In recent years, freelancing has become an increasingly popular career choice. But, one generation, in particular, is embracing it: millennials.
Even more than Netflix and avocado toast, millennials love working for themselves.
From writers and designers to Uber drivers and paid shoppers, freelancing has grown in nearly every industry. To date, 57 million Americans do some type of freelance work. As of 2019, freelancers make up 35% of U.S. workers.
As the majority of the workforce, millennials have led the freelancing charge and are helping shape a new understanding of what constitutes a career.
But why are millennials embracing freelancing? What does this generation find so enticing about the gig economy? How are they uniquely positioned to succeed in it?
Freelancing Offers Flexibility
Where baby boomers reveled in the 9-to-5 grind, millennials value flexibility and seek work-life balance. This generation wants to make their own schedules, select their own projects and work with their own dream clients.
Thanks to the sharing economy, there is an abundance of opportunities for millennials to freelance and establish their own hours. Similarly, there are fewer barriers to getting started in the gig economy. For example, it’s much easier to start driving and earning money with a ride-sharing service like Lyft than it is to get hired by a traditional taxi company.

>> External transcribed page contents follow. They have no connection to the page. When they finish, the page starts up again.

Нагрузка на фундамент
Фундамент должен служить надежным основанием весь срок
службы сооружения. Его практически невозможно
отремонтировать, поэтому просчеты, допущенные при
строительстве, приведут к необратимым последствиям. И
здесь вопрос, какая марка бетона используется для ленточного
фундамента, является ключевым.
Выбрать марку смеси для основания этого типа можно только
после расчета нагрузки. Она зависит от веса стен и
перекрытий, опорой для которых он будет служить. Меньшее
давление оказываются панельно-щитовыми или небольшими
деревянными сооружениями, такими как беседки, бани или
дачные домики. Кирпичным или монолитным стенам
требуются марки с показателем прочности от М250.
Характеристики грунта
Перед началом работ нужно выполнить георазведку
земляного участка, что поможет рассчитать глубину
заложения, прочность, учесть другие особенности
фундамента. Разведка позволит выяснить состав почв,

Whether getting started or establishing a regular work schedule, flexibility is a top priority for millennials. In fact, a FlexJobs survey revealed that 82% of millennial-aged respondents believe work flexibility is the most important factor when evaluating a job prospect. That edged out the 80% of respondents who said salary is most important.

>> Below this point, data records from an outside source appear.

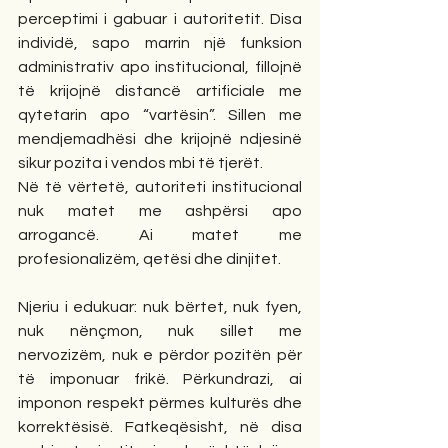
perceptimi i gabuar i autoritetit. Disa 
individë, sapo marrin një funksion 
administrativ apo institucional, fillojnë 
të krijojnë distancë artificiale me 
qytetarin apo “vartësin”. Sillen me 
mendjemadhësi dhe krijojnë ndjesinë 
sikur pozita i vendos mbi të tjerët.
Në të vërtetë, autoriteti institucional 
nuk matet me ashpërsi apo 
arrogancë. Ai matet me 
profesionalizëm, qetësi dhe dinjitet.
Njeriu i edukuar: nuk bërtet, nuk fyen, 
nuk nënçmon, nuk sillet me 
nervozizëm, nuk e përdor pozitën për 
të imponuar frikë. Përkundrazi, ai 
imponon respekt përmes kulturës dhe 
korrektësisë. Fatkeqësisht, në disa 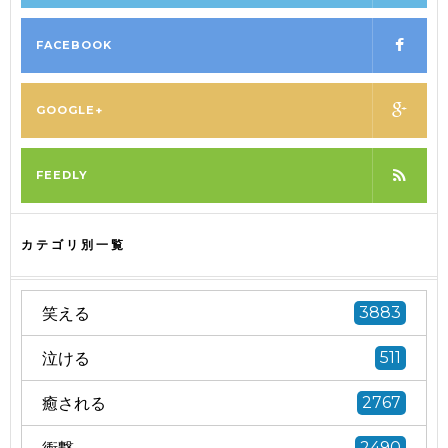
FACEBOOK
GOOGLE+
FEEDLY
カテゴリ別一覧
笑える
3883
泣ける
511
癒される
2767
衝撃
2490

Millennials Want More Than Money
Flexibility isn’t the only thing millennials value more than money. This generation’s idea of fair compensation equates to more than just a paycheck.
Millennials want to do work that matters.
In addition to striking a healthy balance between their professional and personal lives, millennials seek meaningful work opportunities. That’s one of the reasons many millennials have a love-hate relationship with traditional careers. While some can appreciate the job security and salary, many refuse to settle to work for companies or bosses who don’t encourage their dreams or embolden their creativity.
Even as students, this generation abandoned tradition in favor of purpose-driven work. Rather than waiting tables or bartending after class, many millennials started freelancing in college so they could build their portfolios and jumpstart their careers prior to graduation.
Instead of the usual student jobs, many millennials took advantage of technology to begin creating a freelance brand. They created dedicated websites, blogged their hearts out and connected with clients online.
Technology Opens Doors
More so than any generation before them, millennials understand the power of technology and have used it to teach themselves skills ranging from video editing to graphic design. Having grown up using the internet to investigate their interests, they now use it to bolster their work portfolio.
With the internet, you can learn anything. With technology, you can learn it anywhere.
Unlike their parents’ generation, which was content to work in an office 40-plus hours a week, millennials don’t want to be tethered to a desk. They recognize that one of the advantages of technology is that they can work from anywhere.
While working from anywhere, millennials use technology to combat some of the challenges of working remotely. For freelancers, it can be difficult to maintain good communication when working in different locations and, sometimes, time zones. Fortunately, cloud-based collaborative technology like Slack, Zoom and Google Drive has helped facilitate better communication among freelancers working remotely.
From the technology to work remotely and the resources to independently build their skills to flexibility and better work-life balance, it’s no wonder millennials are embracing freelancing. This generation has demonstrated both the ability and the desire to make work work for them.